HI EV!
Ein gewaltiges Gedicht, das Fragen zurücklässt.
ZB, warum Prolog und Epilog - obwohl an sich nicht schlecht - in poetischer Qualität doch merkbar blasser erscheinen als der - SEHR rilkehafte - Mittelteil. Auch im Mittelteil finden sich metrische Schnitzer, die ein Rilke wohl nicht gemacht hätte (außer vielleicht ein ganz früher, oder bei einem "work in progress"), aber die lyrische Qualität dieses Parts ist insgesamt grenzgenial!
Auch die Verwendung von Klammern für Zwischenfragen ist so Rilke, und der ganze Stil (wie zB die direkte Anrede an Gott) erinnert frappant an das Stundenbuch!
Wenn das wirklich auch von dir ist: Alle Achtung!

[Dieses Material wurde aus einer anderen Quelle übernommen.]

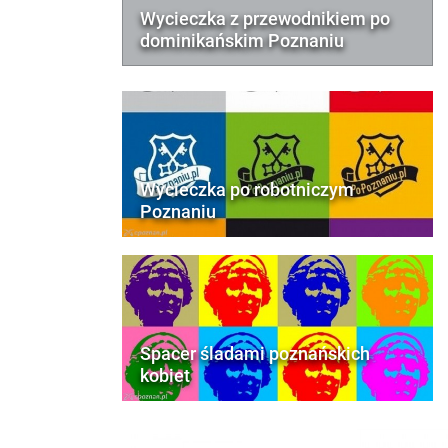
Wycieczka z przewodnikiem po
dominikańskim Poznaniu
Wycieczka po robotniczym
Poznaniu
Spacer śladami poznańskich
kobiet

Was wieder zu der Frage führt, warum Einleitung und Nachklang nicht ganz dieselbe Wortgewalt spiegeln. Kamen diese später hinzu, als du vielleicht weniger inspiriert warst?

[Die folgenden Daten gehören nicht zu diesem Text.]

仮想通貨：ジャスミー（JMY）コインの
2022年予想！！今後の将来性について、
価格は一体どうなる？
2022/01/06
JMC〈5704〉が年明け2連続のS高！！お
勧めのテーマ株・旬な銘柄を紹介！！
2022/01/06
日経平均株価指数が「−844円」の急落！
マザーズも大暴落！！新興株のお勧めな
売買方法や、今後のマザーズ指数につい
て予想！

Jedenfalls sehr gerne gelesen.
Hier - falls gewünscht - eine Version mit glatter Metrik und einigen Vorschlägen für lyrischere Sprache:
Prolog
Das Leben ist mir heute leer,
es sprießt schon lang nicht mehr die Blume,
die aus der Seele schüchtern bricht
und eine Knospe birgt, die spricht,
"Mein Freund, dir bin ich Ewigkeit!"
Und aus dem Klang der schönen Noten
entstiegen Engel wie im Reigen
und formten heimlich sich zu Boten
aus tränenschwerer Herrlichkeit.
Das Leben ist mir heute leer,
doch lieb ich jede Knospe sehr,
mein Blick ist sanft, von Güte schwer,
und ja,
mein Leben ist mir heute leer:
Es wachsen keine Blumen mehr ...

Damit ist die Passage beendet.